Serbowie przybyli na półwysep Bałkański wraz z innymi Słowianami około VI wieku n.e. ( nie wyróżniano wtedy jeszcze podziału na poszczególne nacje). W IX wieku župani władający plemionami serbskimi przyjęli chrześcijaństwo z Bizancjum, nastąpiła dalsza chrystianizacja Serbów. Mniej więcej w tym samym czasie Chorwaci przyjmują chrześcijaństwo zachodnie. Pierwsze serbskie królestwo powstało w XI w. na terenach obecnej Czarnogóry. W drugiej połowie dwunastego wieku władzę objął Stefan Nemanja, założyciel dynastii, która miała stworzyć średniowieczne serbskie imperium, rozbite po śmierci cara Dušana[7].

Bitwa z Turkami na Kosovym Polju w roku 1389 została w pamięci utrwalona jako kres państwa serbskiego. Aczkolwiek bitwa ta stała się jednym z elementów serbskich mitów narodowych.
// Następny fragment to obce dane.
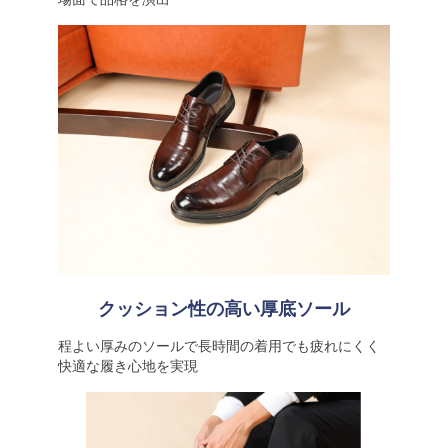
クッション性の高い厚底ソール
程よい厚みのソールで長時間の着用でも疲れにくく
快適な履き心地を実現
W świadomości zbiorowej śmierć państwa serbskiego ma znaczenie ofiary, pełni funkcję serbskiej Golgoty. Kult Kosowa sprawił, że jedną z najistotniejszych treści serbskiej mitologii narodowej jest apoteoza śmierci[8]. Stąd też tak wielka waga, jaką Serbowie przywiązują dziś do Kosowa i tak zaciekła ich walka o to, by pozostało ono w granicach ich państwa. Nie do końca, aczkolwiek można to porównać do sporu Żydów z Palestyńczykami o Jerozolimę.

Paradoksalna jest wzajemna wrogość zamieszkujących Kosowo Albańczyków i Serbów. Historia Serbów uczyniła Albańczyków wrogami, którzy przeszli na islam i popierali tureckich najeźdźców, zapominając, iż Albańczycy brali udział w Bitwie na Kosowym Polju po stronie serbskiej[9]

W okresie panowania tureckiego ostoją serbskości stała się prawosławna cerkiew, to ona pozwoliła przetrwać świadomości narodowej Serbów, stając się substytutem państwa. Doprowadziło to z czasem do utrwalenia obrazu Serb prawosławny (analogicznie zlepek Polak katolik).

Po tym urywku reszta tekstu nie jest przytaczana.